Re: [PATCH] mm: memcg: use rstat for non-hierarchical stats

From: Johannes Weiner
Date: Tue Jul 25 2023 - 16:18:23 EST


On Tue, Jul 25, 2023 at 12:24:19PM -0700, Yosry Ahmed wrote:
> On Tue, Jul 25, 2023 at 7:04 AM Johannes Weiner <hannes@xxxxxxxxxxx> wrote:
> > We used to maintain *all* stats in per-cpu counters at the local
> > level. memory.stat reads would have to iterate and aggregate the
> > entire subtree every time. This was obviously very costly, so we added
> > batched upward propagation during stat updates to simplify reads:
> >
> > commit 42a300353577ccc17ecc627b8570a89fa1678bec
> > Author: Johannes Weiner <hannes@xxxxxxxxxxx>
> > Date: Tue May 14 15:47:12 2019 -0700
> >
> > mm: memcontrol: fix recursive statistics correctness & scalabilty
> >
> > However, that caused a regression in the stat write path, as the
> > upward propagation would bottleneck on the cachelines in the shared
> > parents. The fix for *that* re-introduced the per-cpu loops in the
> > local stat reads:
> >
> > commit 815744d75152078cde5391fc1e3c2d4424323fb6
> > Author: Johannes Weiner <hannes@xxxxxxxxxxx>
> > Date: Thu Jun 13 15:55:46 2019 -0700
> >
> > mm: memcontrol: don't batch updates of local VM stats and events
> >
> > So I wouldn't say it's a regression from rstat. Except for that short
> > period between the two commits above, the read side for local stats
> > was always expensive.
>
> I was comparing from an 4.15 kernel, so I assumed the major change was
> from rstat, but that was not accurate. Thanks for the history.
>
> However, in that 4.15 kernel the local (non-hierarchical) stats were
> readily available without iterating percpu counters. There is a
> regression that was introduced somewhere.
>
> Looking at the history you described, it seems like up until
> 815744d75152 we used to maintain "local" (aka non-hierarchical)
> counters, so reading local stats was reading one counter, and starting
> 815744d75152 we started having to loop percpu counters for that.
>
> So it is not a regression of rstat, but seemingly it is a regression
> of 815744d75152. Is my understanding incorrect?

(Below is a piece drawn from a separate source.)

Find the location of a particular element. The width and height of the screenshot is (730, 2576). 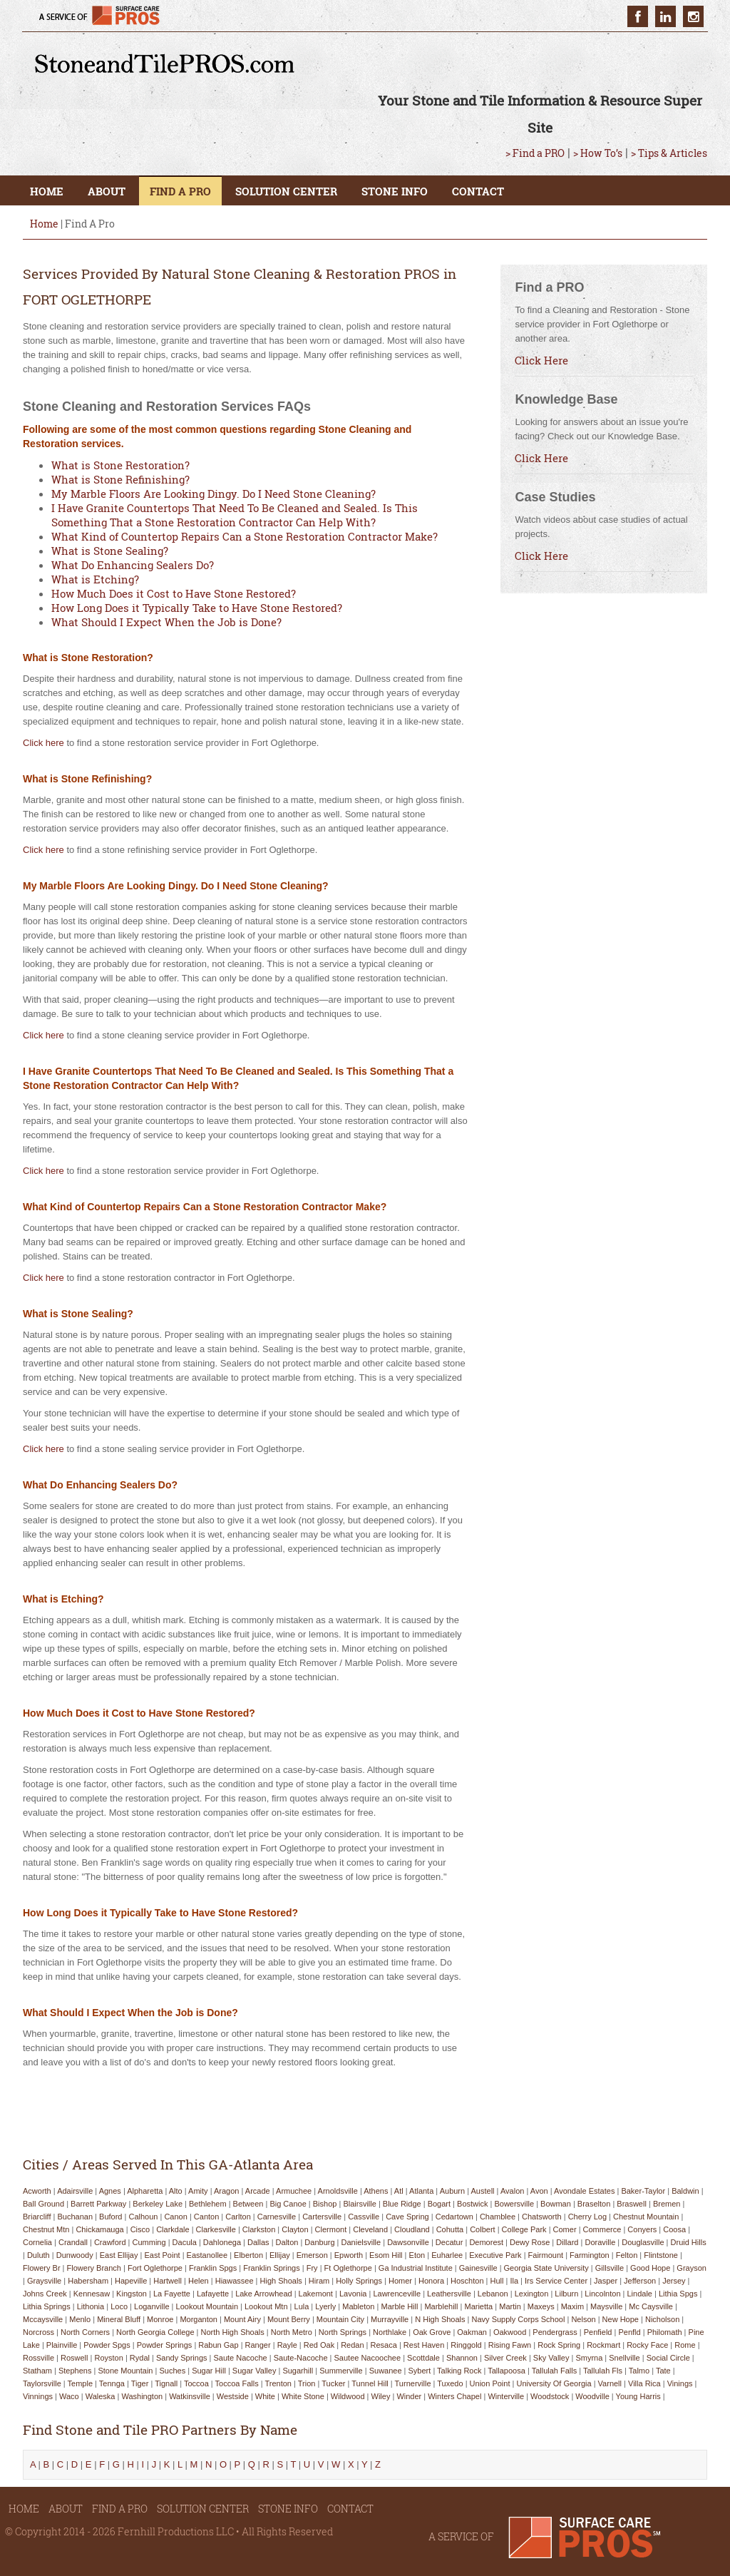 royston is located at coordinates (109, 2357).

Yes, it actually goes back further. Bear with me.

For the longest time, it used to be local per-cpu counters. Every
memory.stat read had to do nr_memcg * nr_cpu aggregation. You can
imagine that this didn't scale in production.

We added local atomics and turned the per-cpu counters into buffers:

commit a983b5ebee57209c99f68c8327072f25e0e6e3da
Author: Johannes Weiner <hannes@xxxxxxxxxxx>
Date: Wed Jan 31 16:16:45 2018 -0800

mm: memcontrol: fix excessive complexity in memory.stat reporting

Local counts became a simple atomic_read(), but the hierarchy counts
would still have to aggregate nr_memcg counters.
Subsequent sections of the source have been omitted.